Pull every line with "nhất" from the data.

Items from a dataset:
--------
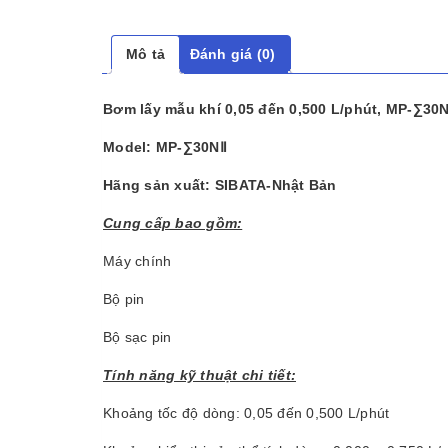
Mô tả
Đánh giá (0)
Bơm lấy mẫu khí
0,05 đến 0,500 L/phút, MP-∑30N
Model: MP-∑30NⅡ
Hãng sản xuất: SIBATA-Nhật Bản
Cung cấp bao gồm:
Máy chính
Bộ pin
Bộ sạc pin
Tính năng kỹ thuật chi tiết:
Khoảng tốc độ dòng: 0,05 đến 0,500 L/phút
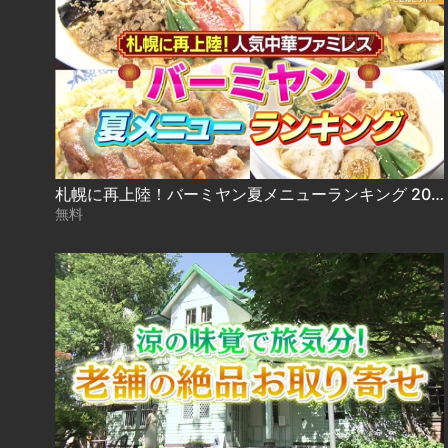
札幌に再上陸！バーミヤン夏メニューランキング 2021.07.19放送
無料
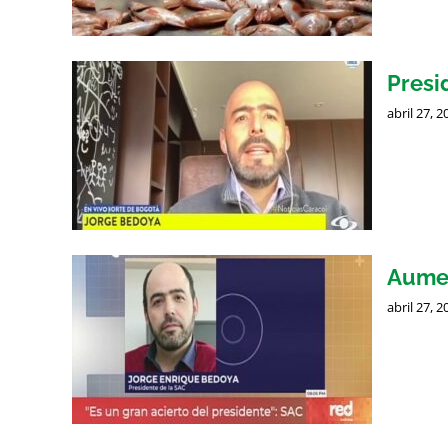
Presi
abril 27, 2
Aume
abril 27, 2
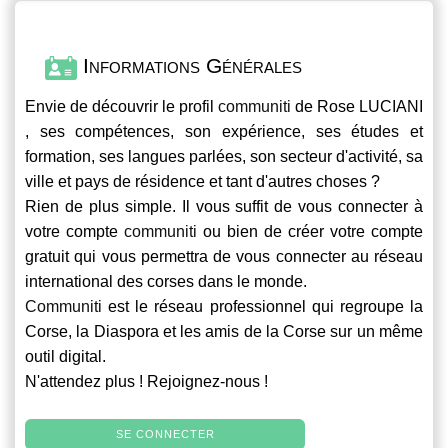
Informations Générales
Envie de découvrir le profil
communiti
de Rose LUCIANI
, ses compétences, son expérience, ses études et
formation, ses langues parlées, son secteur d'activité, sa
ville et pays de résidence et tant d'autres choses ?
Rien de plus simple. Il vous suffit de vous connecter à
votre compte
communiti
ou bien de créer votre compte
gratuit qui vous permettra de vous connecter au réseau
international des corses dans le monde.
Communiti
est le réseau professionnel qui regroupe la
Corse, la Diaspora et les amis de la Corse sur un même
outil digital.
N'attendez plus ! Rejoignez-nous !
SE CONNECTER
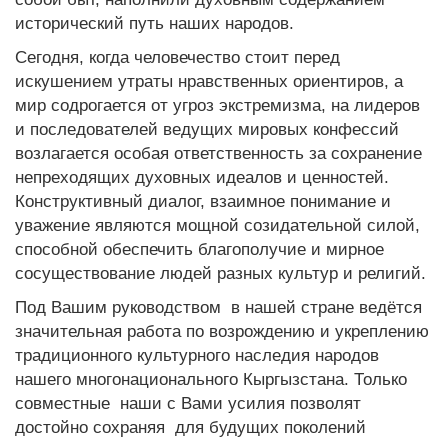
исторический путь наших народов.
Сегодня, когда человечество стоит перед
искушением утраты нравственных ориентиров, а
мир содрогается от угроз экстремизма, на лидеров
и последователей ведущих мировых конфессий
возлагается особая ответственность за сохранение
непреходящих духовных идеалов и ценностей.
Конструктивный диалог, взаимное понимание и
уважение являются мощной созидательной силой,
способной обеспечить благополучие и мирное
сосуществование людей разных культур и религий.
Под Вашим руководством в нашей стране ведётся
значительная работа по возрождению и укреплению
традиционного культурного наследия народов
нашего многонационального Кыргызстана. Только
совместные наши с Вами усилия позволят
достойно сохраняя для будущих поколений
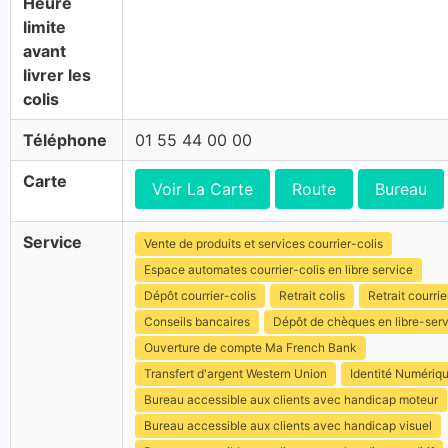
Heure
limite
avant
livrer les
colis
Téléphone
01 55 44 00 00
Carte
Voir La Carte
Route
Bureau
Service
Vente de produits et services courrier-colis
Espace automates courrier-colis en libre service
Dépôt courrier-colis
Retrait colis
Retrait courrie
Conseils bancaires
Dépôt de chèques en libre-ser
Ouverture de compte Ma French Bank
Transfert d'argent Western Union
Identité Numériq
Bureau accessible aux clients avec handicap moteur
Bureau accessible aux clients avec handicap visuel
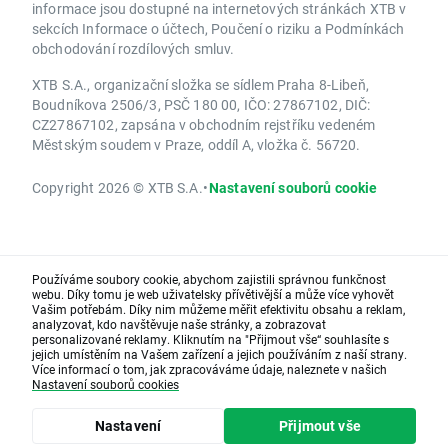
informace jsou dostupné na internetových stránkách XTB v
sekcích Informace o účtech, Poučení o riziku a Podmínkách
obchodování rozdílových smluv.
XTB S.A., organizační složka se sídlem Praha 8-Libeň,
Boudníkova 2506/3, PSČ 180 00, IČO: 27867102, DIČ:
CZ27867102, zapsána v obchodním rejstříku vedeném
Městským soudem v Praze, oddíl A, vložka č. 56720.
Copyright 2026 © XTB S.A.
•
Nastavení souborů cookie
Používáme soubory cookie, abychom zajistili správnou funkčnost
webu. Díky tomu je web uživatelsky přívětivější a může více vyhovět
Vašim potřebám. Díky nim můžeme měřit efektivitu obsahu a reklam,
analyzovat, kdo navštěvuje naše stránky, a zobrazovat
personalizované reklamy. Kliknutím na "Přijmout vše“ souhlasíte s
jejich umístěním na Vašem zařízení a jejich používáním z naší strany.
Více informací o tom, jak zpracováváme údaje, naleznete v našich
Nastavení souborů cookies
Nastavení
Přijmout vše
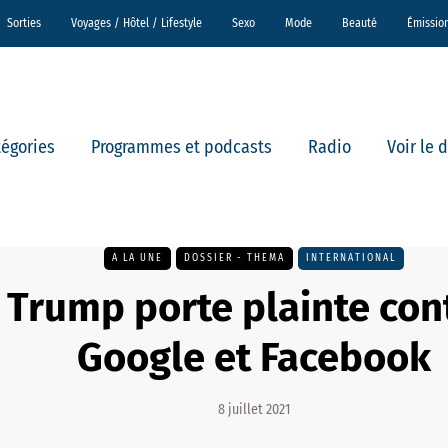
Sorties
Voyages / Hôtel / Lifestyle
Sexo
Mode
Beauté
Émissio
tégories
Programmes et podcasts
Radio
Voir le 
A LA UNE
DOSSIER - THEMA
INTERNATIONAL
Trump porte plainte cont
Google et Facebook
8 juillet 2021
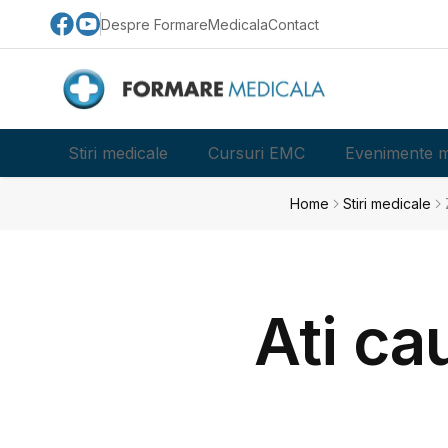
Despre FormareMedicala
Contact
Stiri medicale
Cursuri EMC
Evenimente m
Home
Stiri medicale
Ati ca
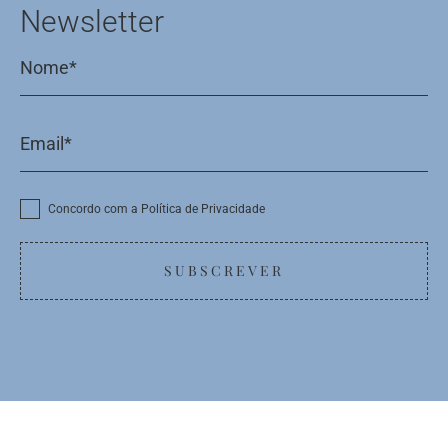
Newsletter
Concordo com a Política de Privacidade
SUBSCREVER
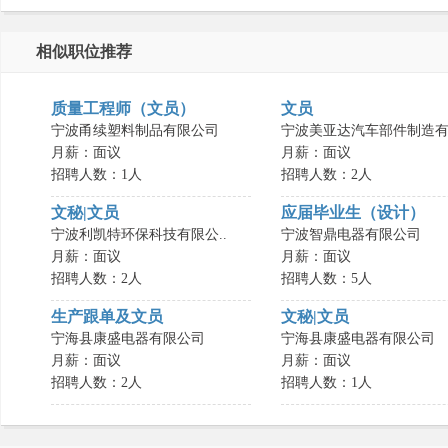
相似职位推荐
质量工程师（文员）
文员
宁波甬续塑料制品有限公司
宁波美亚达汽车部件制造有.
月薪：面议
月薪：面议
招聘人数：1人
招聘人数：2人
文秘|文员
应届毕业生（设计）
宁波利凯特环保科技有限公..
宁波智鼎电器有限公司
月薪：面议
月薪：面议
招聘人数：2人
招聘人数：5人
生产跟单及文员
文秘|文员
宁海县康盛电器有限公司
宁海县康盛电器有限公司
月薪：面议
月薪：面议
招聘人数：2人
招聘人数：1人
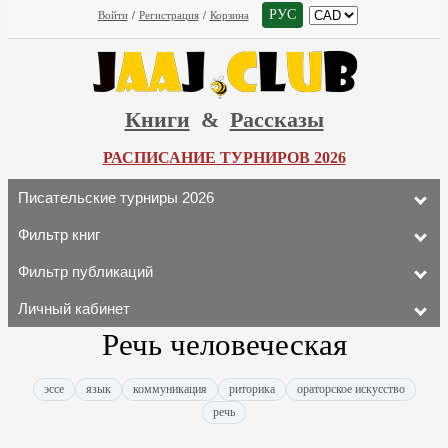
РУС
Войти
/
Регистрация
/
Корзина
Книги
&
Рассказы
РАСПИСАНИЕ ТУРНИРОВ 2026
Писательские турниры 2026
Фильтр книг
Фильтр публикаций
Личный кабинет
Речь человеческая
эссе
язык
коммуникация
риторика
ораторское искусство
речь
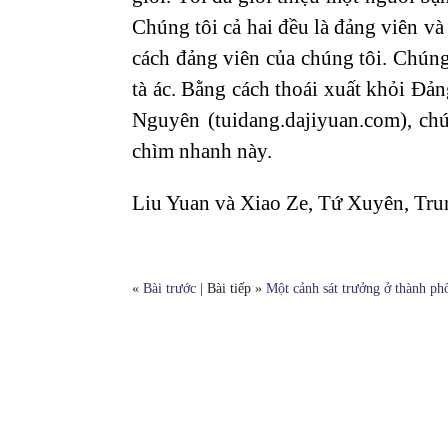
Chúng tôi cả hai đều là đảng viên và
cách đảng viên của chúng tôi. Chúng
tà ác. Bằng cách thoái xuất khỏi Đả
Nguyên (tuidang.dajiyuan.com), ch
chìm nhanh này.
Liu Yuan và Xiao Ze, Tứ Xuyên, Tr
«
Bài trước
| Bài tiếp »
Một cảnh sát trưởng ở thành p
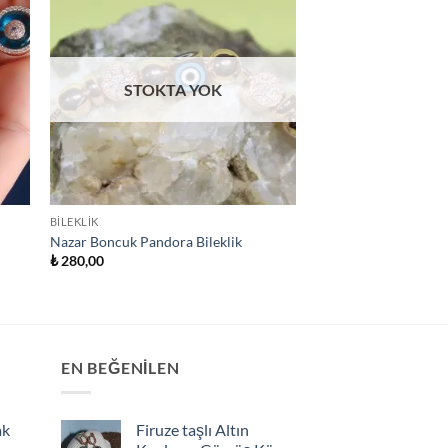
STOKTA YOK
BILEKLIK
Nazar Boncuk Pandora Bileklik
₺
280,00
EN BEĞENILEN
ak
Firuze taşlı Altın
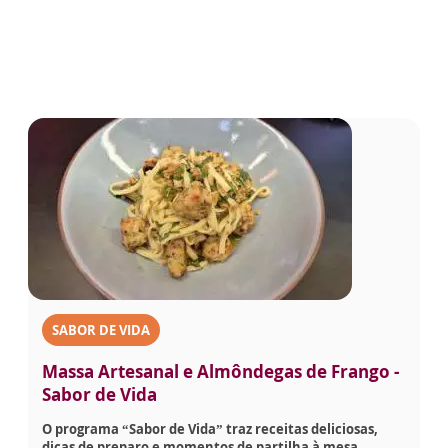
SABOR DE VIDA
Massa Artesanal e Almôndegas de Frango -
Sabor de Vida
O programa “Sabor de Vida” traz receitas deliciosas,
dicas de preparo e momentos de partilha à mesa.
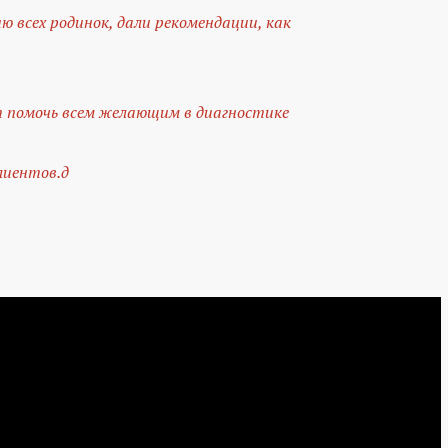
 всех родинок, дали рекомендации, как
т помочь всем желающим в диагностике
лиентов.д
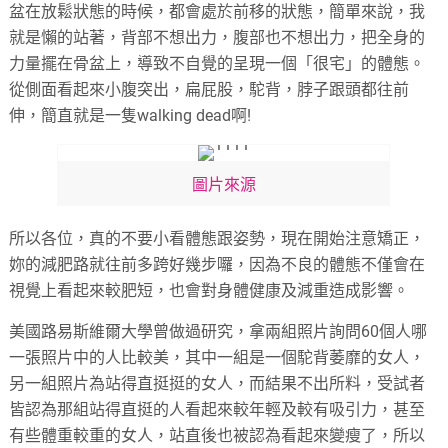
盆在放鬆狀態的時候，都會處於前移的狀態，簡單來說，我
就是懶的站著，背部不想出力，腹部也不想出力，把全身的
力量擺在骨盆上，導致不自覺的呈現一個「很宅」的體態。
從側面看起來小腹突出，扁屁股，駝背，脖子跟頭都往前
伸，簡直就是一隻walking dead啊!
圖片來源
所以各位，真的不要小看體態跟姿勢，現在開始注意矯正，
妳的減肥路就往前多跨好幾步囉，因為不良的體態不僅會在
視覺上看起來較肥短，也會對身體健康及減重造成影響。
美國路易斯維爾大學曾做過研究，拿兩組照片詢問60個人哪
一張照片中的人比較美，其中一組是一個駝背萎靡的女人，
另一組照片為站得直挺挺的女人，而結果不出所料，受試者
皆認為那組站得直挺的人看起來較年輕及較有吸引力，甚至
有些體重較重的女人，站直後也被認為看起來變瘦了，所以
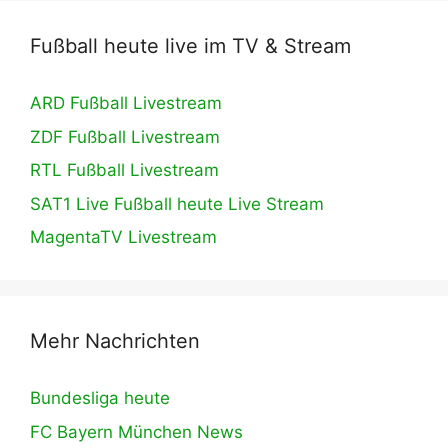
Fußball heute live im TV & Stream
ARD Fußball Livestream
ZDF Fußball Livestream
RTL Fußball Livestream
SAT1 Live Fußball heute Live Stream
MagentaTV Livestream
Mehr Nachrichten
Bundesliga heute
FC Bayern München News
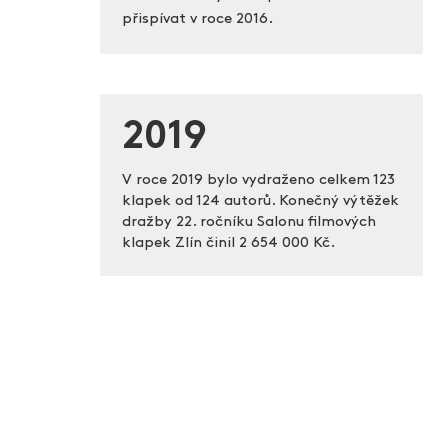
přispívat v roce 2016.
2019
V roce 2019 bylo vydraženo celkem 123
klapek od 124 autorů. Konečný výtěžek
dražby 22. ročníku Salonu filmových
klapek Zlín činil
2 654 000 Kč.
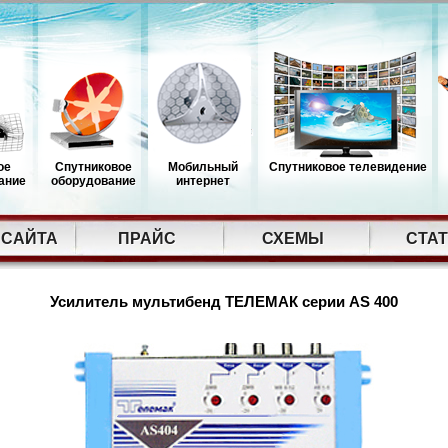
ое
Спутниковое
Мобильный
Спутниковое телевидение
ание
оборудование
интернет
 САЙТА
ПРАЙС
СХЕМЫ
СТА
Усилитель мультибенд ТЕЛЕМАК серии AS 400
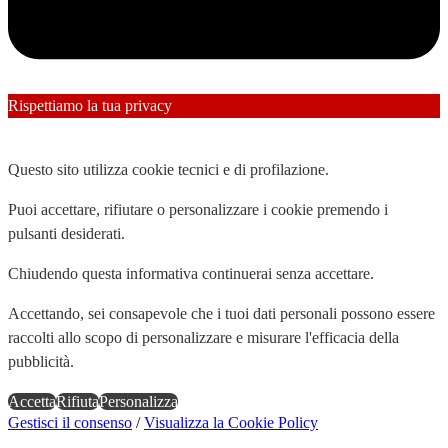
Rispettiamo la tua privacy
✕
Questo sito utilizza cookie tecnici e di profilazione.
Puoi accettare, rifiutare o personalizzare i cookie premendo i
pulsanti desiderati.
Chiudendo questa informativa continuerai senza accettare.
Accettando, sei consapevole che i tuoi dati personali possono essere
raccolti allo scopo di personalizzare e misurare l'efficacia della
pubblicità.
Accetta
Rifiuta
Personalizza
Gestisci il consenso
/
Visualizza la Cookie Policy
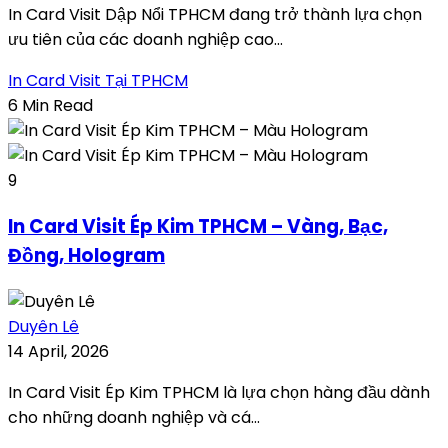
In Card Visit Dập Nổi TPHCM đang trở thành lựa chọn
ưu tiên của các doanh nghiệp cao...
In Card Visit Tại TPHCM
6 Min Read
9
In Card Visit Ép Kim TPHCM – Vàng, Bạc,
Đồng, Hologram
Duyên Lê
14 April, 2026
In Card Visit Ép Kim TPHCM là lựa chọn hàng đầu dành
cho những doanh nghiệp và cá...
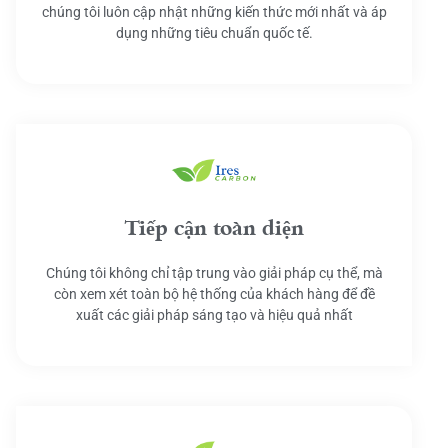
chúng tôi luôn cập nhật những kiến thức mới nhất và áp
dụng những tiêu chuẩn quốc tế.
Tiếp cận toàn diện
Chúng tôi không chỉ tập trung vào giải pháp cụ thể, mà
còn xem xét toàn bộ hệ thống của khách hàng để đề
xuất các giải pháp sáng tạo và hiệu quả nhất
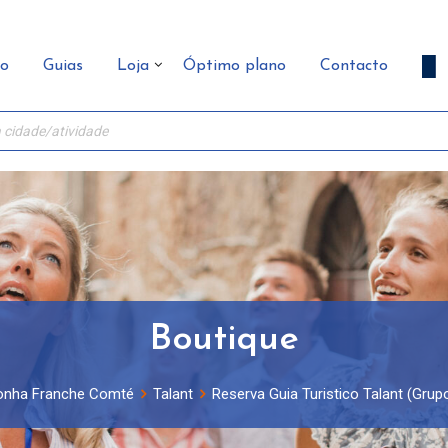
ão
Guias
Loja
Óptimo plano
Contacto
Boutique
onha Franche Comté
Talant
Reserva Guia Turistico Talant (Grupo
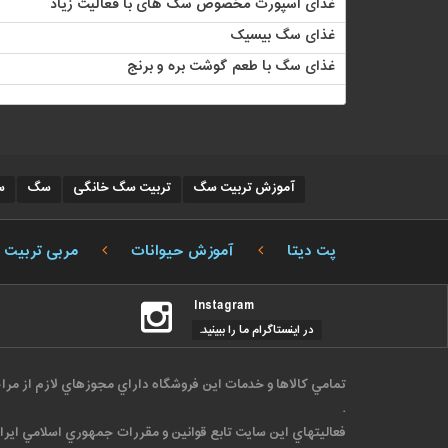
غذای اسپورت مخصوص سگ های با فعالیت زیاد
غذای سگ بیسیک
غذای سگ با طعم گوشت بره و برنج
آموزش تربیت سگ
تربیت سگ خانگی
سگ
س
پت دیتا
آموزش حیوانات
مربی تربیت
Instagram
در اینستاگرام ما را ببینید.
تمامي كالاها و خدمات اين فروشگاه داراي مجوزهاي لازم از مرا
.
فعاليتهاي اين سايت تابع قوانين و مقررات جمهوري اسلامي ايرا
--------
▶ **EXERCISE OUTPUT**
chúng tôi luôn cập nhật những kiến thức mới nhất và áp
xuất các giải pháp sáng tạo và hiệu quả nhất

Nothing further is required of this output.